5. Efficiency Pays For Itself. Efficiency: the Al Gore of green technology segments. It is good for you. It is logical. And it is near impossible to get excited about. Despite years of studies and commentaries from experts like Art Rosenfeld and Amory Lovins about the power of negawatts, businesses and homeowners still get more excited about fuel cells, solar panels and electric cars than cutting their utility bills.
And It has been easy to see why. Efficiency companies, to date, have relied on a suspicious-sounding sales pitch: give us money and we will save you money. Sure you will. Luckily, efficiency-as-a-service offerings, based around the concepts underlying the solar lease, are starting to hit the market. Under these programs -- offered by Skyline Innovations, Metrus Energy, Serious Energy, Transcend Equity and others -- the cost of retrofits gets shielded from businesses or consumers. Savings are guaranteed. Studies also show that green floor space commands higher rents. It's hard to envision further objections. (Disclosure: I've performed work for Serious Energy as a consultant.)
Efficiency as a service for data centers would be HUGE.
6. The Smart Home Becomes Stupid. How do you get consumers to think about energy consumption? Do you give them sleek devices, like the thermostat from Nest Labs, or prod them with nice tips on energy savings, like oPower does? Increasingly, it will turn out that the best thing to do is do it for them.

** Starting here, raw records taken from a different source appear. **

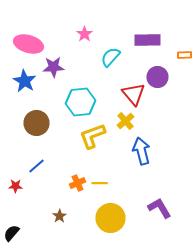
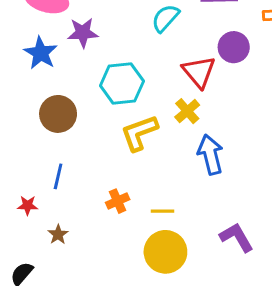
blue line: (36, 166) -> (58, 176), turned -36
yellow line: (100, 183) -> (163, 211), moved
brown star: (60, 216) -> (58, 234), moved

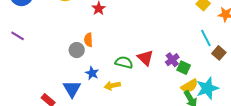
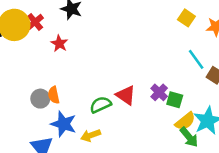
orange semicircle: (88, 40) -> (54, 95), moved
green semicircle: (124, 62) -> (101, 105), turned -30
blue star: (92, 73) -> (64, 124), size x1.5

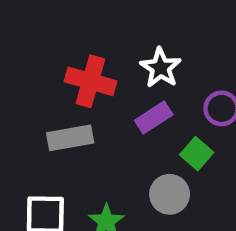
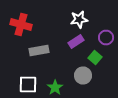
white star: (161, 68) -> (79, 20), turned 30
red cross: (90, 81) -> (21, 24), moved

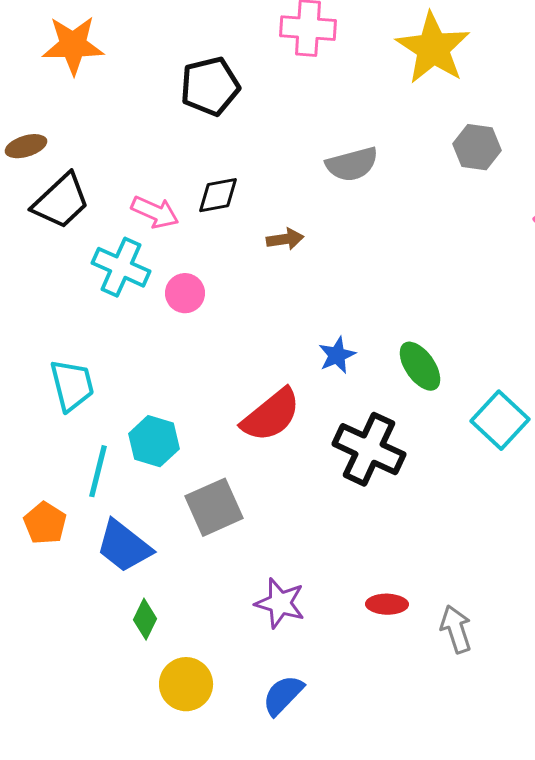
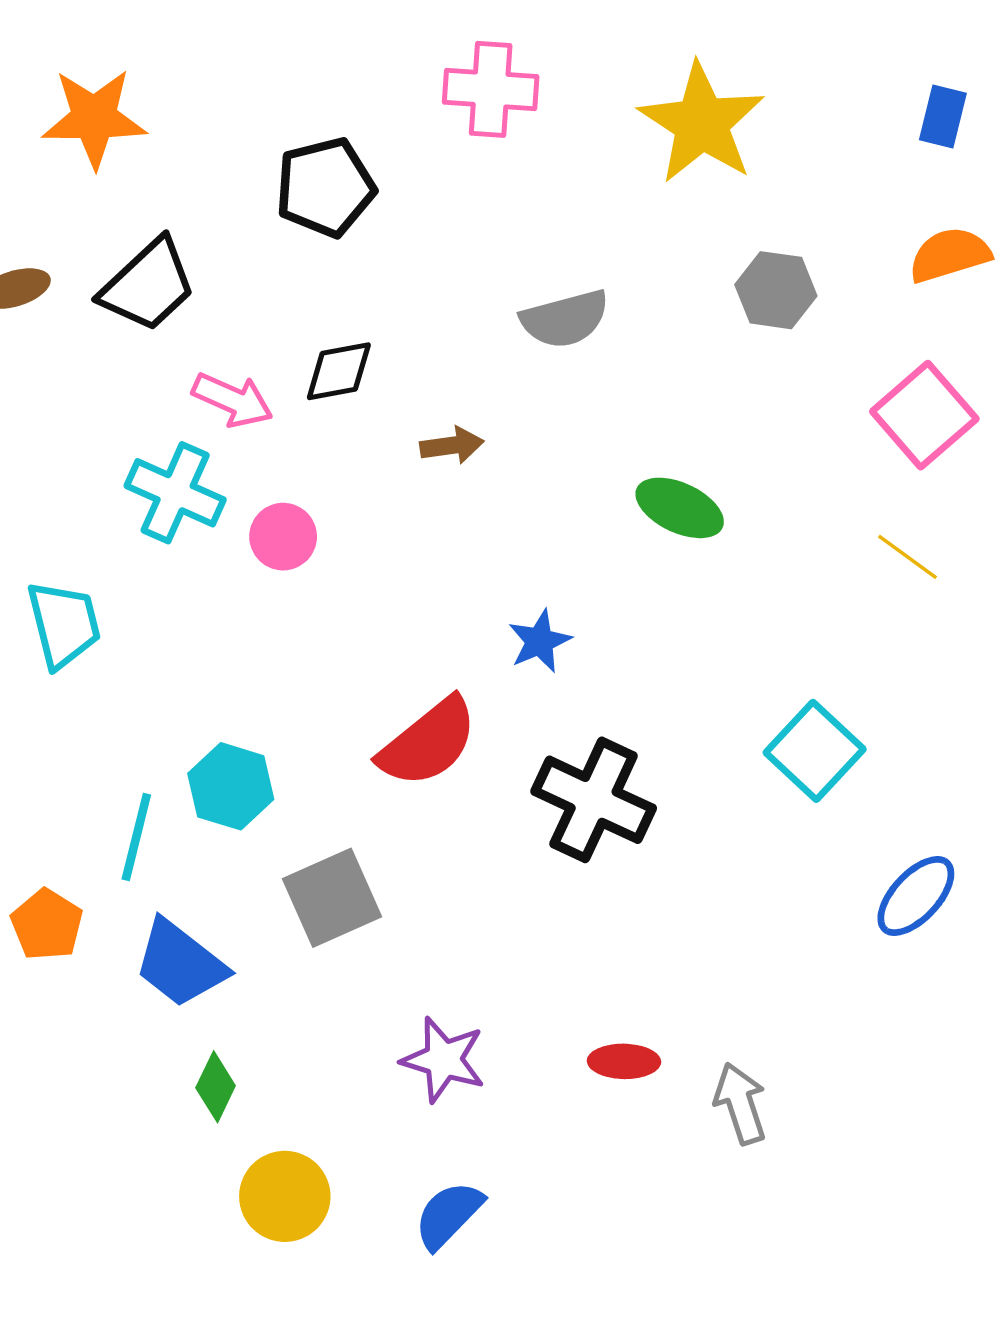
black trapezoid: (61, 201) -> (148, 285), moved
green ellipse: (420, 366) -> (680, 508), moved, turned -30
cyan trapezoid: (72, 385) -> (64, 624), moved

A source in the efficiency business recently told me that one of the most effective technologies for controlling homes is turning out to be the home security system. When people leave their homes and set the alarms, the security system shuts off the heater or air conditioner. When they return, it flips the HVAC back on. No brainpower -- or necessarily money from the consumer--needed. EcoFactor, ADT, Tendril and others will go down this path.
7. LEDs Inch Toward Acceptance. Solid state lighting, to date, has mostly been sold as a utilitarian product: LED bulbs save money, last for years, etc. So far, it hasn't worked well. LEDs, however, have a sometimes overlooked attribute: people and products look better under LED light than fluorescent. More hotels and high-end retailers will adopt LEDs. The experience will -- slowly-lead to greater acceptance in the home.
8. Green Software Begins to Make Sense. Software will play a crucial role in sustainability. The problem, however, is that few people can actually visualize in their head what the market looks like. In the PC and phone market, people understand the difference between apps, operating systems and online services. But ask them the difference between what C3 and Telcordia do and -- well let's just say that in the majority of meetings I have attended people mostly just fake it.
The mental image will begin to solidify. Quick primer. The market will be divided up into companies that primarily serve utilities (Aclara), companies that will serve a broad industrial base that give companies the ability to communicate and control previously mute objects like pasteurizers (IBM, SAP) and then customer-specific vendors with applications that bring those communication and control features to life (like those in number 4 below.)
And if you fall asleep in the meeting and need to get back on track, just say, "Where's the value add?"
9. Water Will Be Like the Weather. Everyone will talk about it but few will do anything. Sadly, it may only start to take off if humanitarian crises hit.
10. Some Names That Might Make Headlines: Samsung (the Asian giant will continue to make good on its plans to be a dominant player in renewables and efficiency); LG (ditto); Target (Walmart can't get all of the credit); Siemens (expect more acquisitions); and Autodesk (design, duh.)Waste Management (more investments in recycling); Then there is the IPO trio -- Silver Spring, Enphase Energy and BrightSource Energy -- that may finally move toward an offering.
Crystal ball photo via Shutterstock.